I don’t recall seeing you before, and this time, I thought that instead of challenging you to come up with actual evidence to support your claims, I would, instead, point out a couple of the more obvious logical fallacies you have been committing.
The result has been interesting, to say the least.
What I’m getting is that the type of person who falls for scams and cookery is incapable of ever admitting that they were wrong when faced with contrary evidence. They, instead, double down on where they are wrong.
It’s a fascinating psychology going on, there.
You are a smug one, aren’t you Mom? I have noticed that those that believe that the ends justify the means do tend to believe they are smarter than the rest of us. I am so glad that you are out there doing your best to take care of us - we would never be able to get along with out you!
Without people like me, we wouldn't have physicians or any treatments/preventives for any diseases. I know that people like you don't care about preventing deadly infectious disease, but *most* people do, especially when it's their kids' lives at stake.
Well... okay, then. Take your belief that medical researchers are not essential for the development of treatments modalities used by physicians to Congress, because they're the ones giving us the research funding. An awful lot of money--to the tune of billions per year--is spent on medical research, on supporting people like me. But it looks like you think it's all a waste of money. Okay, that's your opinion.
I think that if you went back and read my posts you would find that my problem with the vaccine manufacturers and the people that profit in their trade is that Congress wrote a law that gave them legal immunity from civil suits and that the facts as to the benefit/harm ratio of the current childhood vaccination regime are being hidden from public scrutiny.
There are a lot of problems with this.
First of all, it appears that you get your "information" directly from anti-vax websites, and not from any reliable source. And, judging from some of your earlier posts, it appears that you think that every single lawyer is completely honest and not at all motivated by big payouts. It is precisely because of the crooked lawyers that Congress felt it was necessary to create the vaccine injury compensation fund. It is NOT because vaccines are inherently dangerous, because they are not. And there is plenty of data to support the safety and efficacy of vaccines. You can look up any vaccine you want in PubMed (www.pubmed.gov) and find the original research literature that describes its development, the early in vitro testing, the pre-clinical animal testing, and the clinical phase trials that all had to be conducted prior to FDA licensing the vaccine for sale. You can look up the status of vaccine clinical trials at www.clinicaltrials.gov. I would mention that product inserts tell you the side effects that can occur from vaccine administration--except that product inserts tend to list a number of non-specific side effects, as well as mention adverse effects observed during clinical trials that had nothing to do with the vaccine, but occurred during the trial.

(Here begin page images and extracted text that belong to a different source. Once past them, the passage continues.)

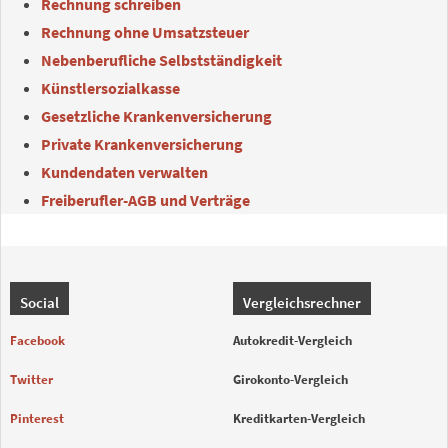
Rechnung schreiben
Rechnung ohne Umsatzsteuer
Nebenberufliche Selbstständigkeit
Künstlersozialkasse
Gesetzliche Krankenversicherung
Private Krankenversicherung
Kundendaten verwalten
Freiberufler-AGB und Verträge
Social
Vergleichsrechner
Facebook
Autokredit-Vergleich
Twitter
Girokonto-Vergleich
Pinterest
Kreditkarten-Vergleich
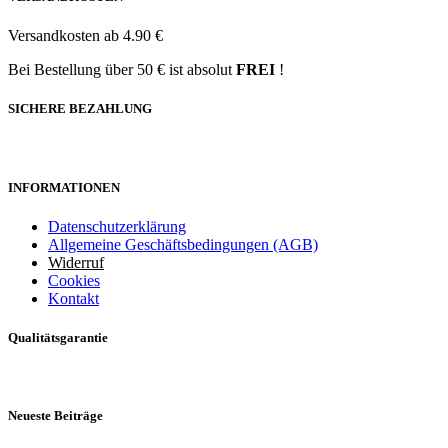
Versandkosten ab 4.90 €
Bei Bestellung über 50 € ist absolut
FREI
!
SICHERE BEZAHLUNG
INFORMATIONEN
Datenschutzerklärung
Allgemeine Geschäftsbedingungen (AGB)
Widerruf
Cookies
Kontakt
Qualitätsgarantie
Neueste Beiträge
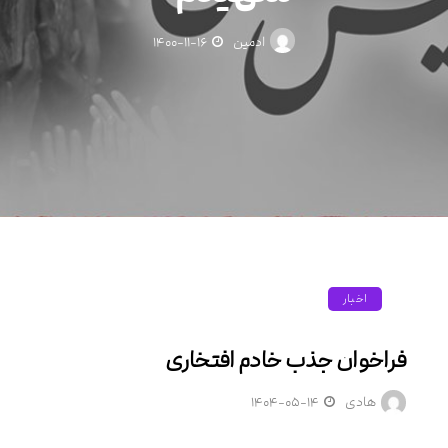
ادمین
۱۴۰۰-۱۱-۱۶
اخبار
فراخوان جذب خادم افتخاری
هادی
۱۴۰۴-۰۵-۱۴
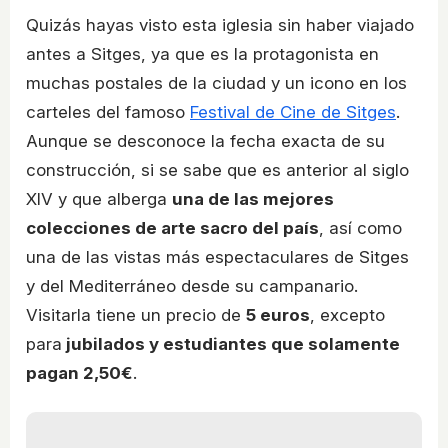
Quizás hayas visto esta iglesia sin haber viajado
antes a Sitges, ya que es la protagonista en
muchas postales de la ciudad y un icono en los
carteles del famoso
Festival de Cine de Sitges
.
Aunque se desconoce la fecha exacta de su
construcción, si se sabe que es anterior al siglo
XIV y que alberga
una de las mejores
colecciones de arte sacro del país
, así como
una de las vistas más espectaculares de Sitges
y del Mediterráneo desde su campanario.
Visitarla tiene un precio de
5 euros
, excepto
para
jubilados y estudiantes que solamente
pagan 2,50€
.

This information is all public. As I mentioned in a previous post, you are free to peruse my post history, since I have discussed this topic in probably thousands of posts over the nearly two decades I have been frequenting this forum.

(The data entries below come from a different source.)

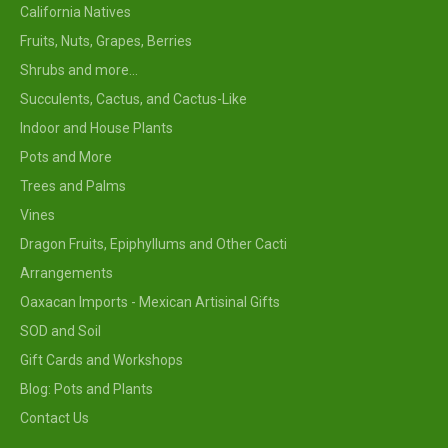
California Natives
Fruits, Nuts, Grapes, Berries
Shrubs and more...
Succulents, Cactus, and Cactus-Like
Indoor and House Plants
Pots and More
Trees and Palms
Vines
Dragon Fruits, Epiphyllums and Other Cacti
Arrangements
Oaxacan Imports - Mexican Artisinal Gifts
SOD and Soil
Gift Cards and Workshops
Blog: Pots and Plants
Contact Us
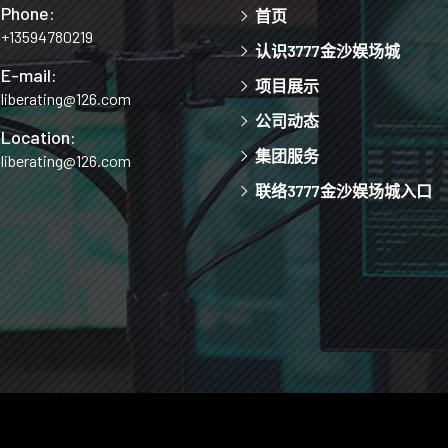
Phone:
首页
+13594780219
认识3777金沙娱场城
E-mail:
项目展示
liberating@126.com
公司动态
Location:
集团服务
liberating@126.com
联络3777金沙娱场城入口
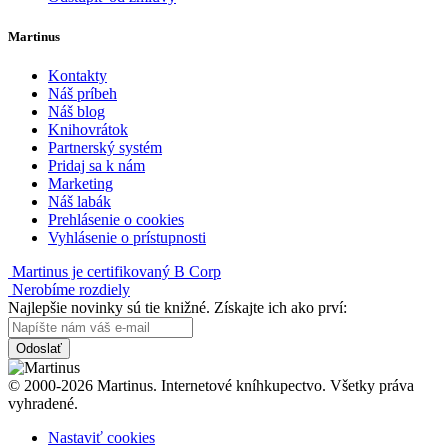
Martinus
Kontakty
Náš príbeh
Náš blog
Knihovrátok
Partnerský systém
Pridaj sa k nám
Marketing
Náš labák
Prehlásenie o cookies
Vyhlásenie o prístupnosti
Martinus je certifikovaný B Corp
Nerobíme rozdiely
Najlepšie novinky sú tie knižné. Získajte ich ako prví:
Odoslať
© 2000-2026 Martinus. Internetové kníhkupectvo. Všetky práva
vyhradené.
Nastaviť cookies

I take my own personal time to relay this information and educate people on medical matters, in part because doing so is returning the investment on my education that was ~80% taxpayer (e.g. Freeper) funded. I'm *not* a physician, so I do *not* diagnose conditions, but I can explain what is going on in the body. And, just in case you're wondering--a Ph.D. in a life science actually includes quite a bit of study of physical properties of molecules.